• Data extract:
=== Begin Enclosure ===
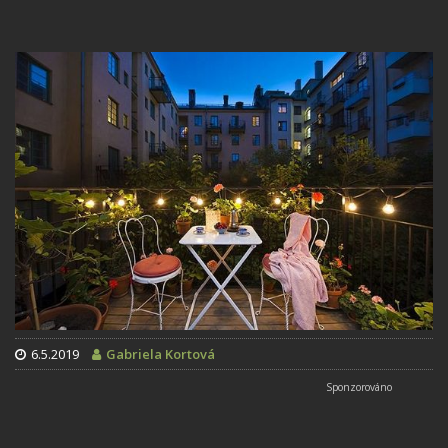
6.5.2019
Gabriela Kortová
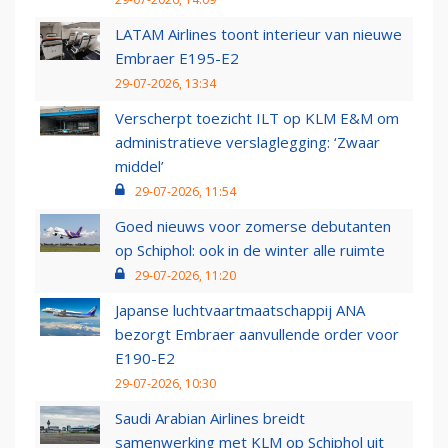
LATAM Airlines toont interieur van nieuwe
Embraer E195-E2
29-07-2026, 13:34
Verscherpt toezicht ILT op KLM E&M om
administratieve verslaglegging: ‘Zwaar
middel’
29-07-2026, 11:54
Goed nieuws voor zomerse debutanten
op Schiphol: ook in de winter alle ruimte
29-07-2026, 11:20
Japanse luchtvaartmaatschappij ANA
bezorgt Embraer aanvullende order voor
E190-E2
29-07-2026, 10:30
Saudi Arabian Airlines breidt
samenwerking met KLM op Schiphol uit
=== End Enclosure ===
• How to complete this task:
After locating the line containing "29-07-2026, 11:20", write out that line and all remaining lines of the records exactly, with nothing added.

• Result below:
29-07-2026, 11:20
Japanse luchtvaartmaatschappij ANA
bezorgt Embraer aanvullende order voor
E190-E2
29-07-2026, 10:30
Saudi Arabian Airlines breidt
samenwerking met KLM op Schiphol uit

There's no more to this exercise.